Business litigation in Florida often involves claims for trade secret misappropriation under Florida’s Uniform Trade Secret Act (FUTSA) or the Defend Trade Secrets Act (DTSA). For liability to attach under DTSA or FUTSA, the trade secret information must be the fruit of a wrongful acquisition or misappropriation. Misappropriation of a trade secret occurs “where a person who knows or has reason to know that the trade secret was acquired by improper means acquires the trade secret of another or where a person who has obtained the trade secret by improper means discloses or uses the trade secret of another without express or implied consent.” ACR Elecs., Inc. v. DME Corp., 2012 WL 13005955 (S.D. Fla. Oct. 31, 2012). In business litigation involving an employment relationship, misappropriation may occur during the employment or after an employees’ employment terminates. Peter Mavrick is a Fort Lauderdale business litigation attorney, and represents clients in business litigation in Miami, Boca Raton, and Palm Beach. The Mavrick Law Firm represents businesses and their owners in breach of contract litigation and related claims of fraud, non-compete agreement litigation, trade secret litigation, trademark infringement litigation, employment litigation, and other legal disputes in federal and state courts and in arbitration.
The DTSA defines “misappropriation” to include “acquisition of a trade secret of another by a person who knows or has reason to know that the trade secret was acquired by improper means” or “disclosure or use of a trade secret of another without express or implied consent” in specified circumstances. 18 U.S.C. § 1839(5). “Improper means” under DTSA includes “theft, bribery, misrepresentation, [and] breach or inducement of a breach of a duty to maintain secrecy,” but excludes “reverse engineering, independent derivation, or any other lawful means of acquisition.” 18 U.S.C. § 1839(6). Meanwhile, the definition of “improper means” under FUTSA also includes “breach or inducement of a breach of a duty to maintain secrecy.” Fla. Stat. § 688.002(1). While the general definitions of a trade secret are identical under FUTSA and DTSA, a court’s analysis under each statute is substantially equivalent. Compulife Software Inc. v. Newman, 959 F.3d 1288 (11th Cir. 2020). Actions may be “improper” for trade-secret purposes even if not independently unlawful. Compulife Software Inc. v. Newman, 959 F.3d 1288 (11th Cir. 2020).
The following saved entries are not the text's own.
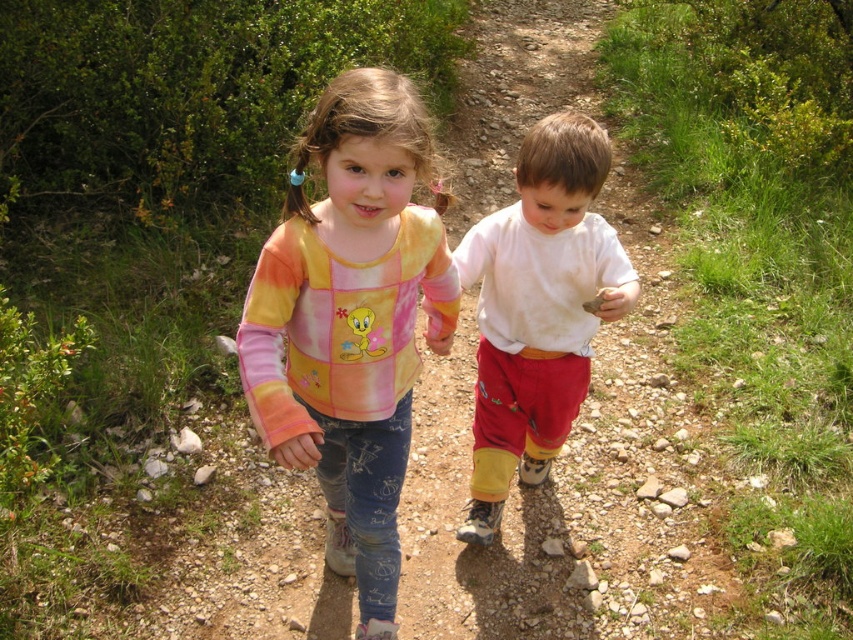 Can you confirm if dirt track at center is bigger than tie-dye fabric shirt at center?

Incorrect, dirt track at center is not larger than tie-dye fabric shirt at center.

Is dirt track at center to the right of tie-dye fabric shirt at center from the viewer's perspective?

Correct, you'll find dirt track at center to the right of tie-dye fabric shirt at center.

Is point (442, 429) behind point (323, 134)?

Yes, point (442, 429) is farther from viewer.

Find the location of a particular element. Image resolution: width=853 pixels, height=640 pixels. dirt track at center is located at coordinates (575, 490).

Can you confirm if tie-dye fabric shirt at center is wider than white cotton shirt at center?

In fact, tie-dye fabric shirt at center might be narrower than white cotton shirt at center.

Between point (389, 554) and point (573, 195), which one is positioned in front?

Point (573, 195) is more forward.

Is point (386, 564) behind point (538, 417)?

No.

Where is `tie-dye fabric shirt at center`? tie-dye fabric shirt at center is located at coordinates (351, 321).

What do you see at coordinates (575, 490) in the screenshot?
I see `dirt track at center` at bounding box center [575, 490].

Does point (271, 621) come in front of point (503, 420)?

Yes.

Who is more forward, [412,513] or [558,276]?

Point [558,276] is in front.

At what (x,y) coordinates should I click in order to perform the action: click on dirt track at center. Please return your answer as a coordinate pair (x, y). The width and height of the screenshot is (853, 640). Looking at the image, I should click on (575, 490). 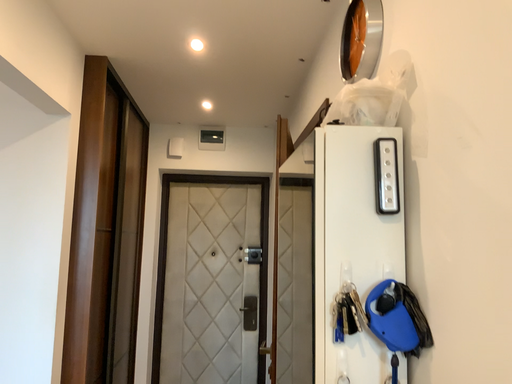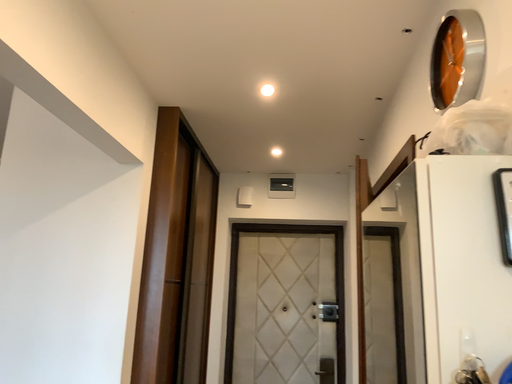 Question: Which way did the camera rotate in the video?

Choices:
 (A) rotated downward
 (B) rotated upward

Answer: (B) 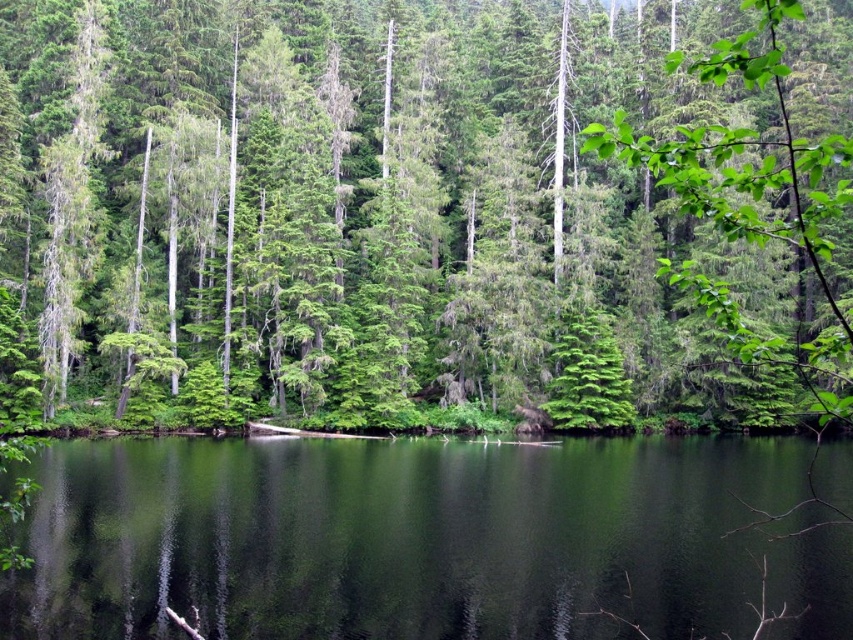 You are a hiker standing in the forest and notice both the green matte tree at center and the green reflective water at center. Which object appears larger in size?

The green matte tree at center is bigger than the green reflective water at center, so the green matte tree at center appears larger in size.

You are a photographer planning to capture the reflection of the green matte tree at center in the green reflective water at center. Based on their widths, which object would you focus on to ensure the reflection is fully captured?

The green matte tree at center is wider than the green reflective water at center, so focusing on the green reflective water at center would ensure the reflection is fully captured since the water needs to be wider than the tree to contain its reflection.

You are standing in the forest and want to take a photo of both the green matte tree at center and the green reflective water at center. Which object will appear larger in the photo?

The green matte tree at center will appear larger in the photo because it is much taller than the green reflective water at center. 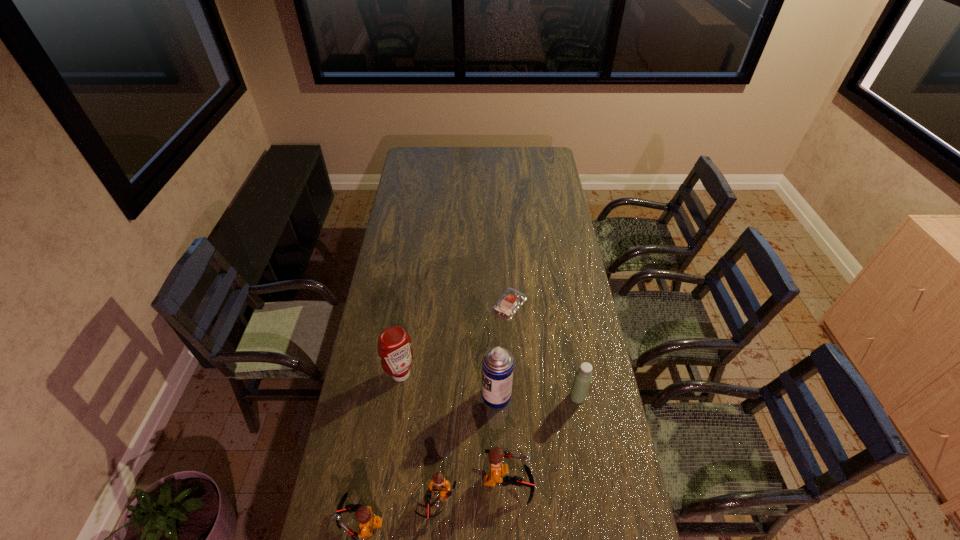 With all Legos evenly spaced, where should an extra Lego be placed on the right to continue the pattern? Please point out a vacant space. Please provide its 2D coordinates. Your answer should be formatted as a tuple, i.e. [(x, y)], where the tuple contains the x and y coordinates of a point satisfying the conditions above.

[(576, 463)]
Florida courts routinely find that trade secrets may be acquired through improper means after an employment relationship ends. Federal courts within the Eleventh Circuit Court of Appeals must review the facts surrounding the alleged misappropriation on a case-by-case basis. For example, in Int’l Hair & Beauty Sys., LLC v. Simply Organic, Inc., the United States District Court in and for the Middle District of Florida granted plaintiff’s motion for preliminary injunction against the business’ former technical director for misappropriation of company trade secrets and to enforce non-compete and non-solicitation agreements. 2011 WL 5360098 (M.D. Fla. Sep. 26, 2011). During his employment, the Simply Organic defendant “had access to contact management lists including clients, customers and potential customers” of plaintiff’s hair salon. Months after his employment ended, the former employee then obtained, from another former employee of plaintiff, “a list of hair salons and beauty supply stores” that contained several “salons that were utilizing products of Plaintiff.”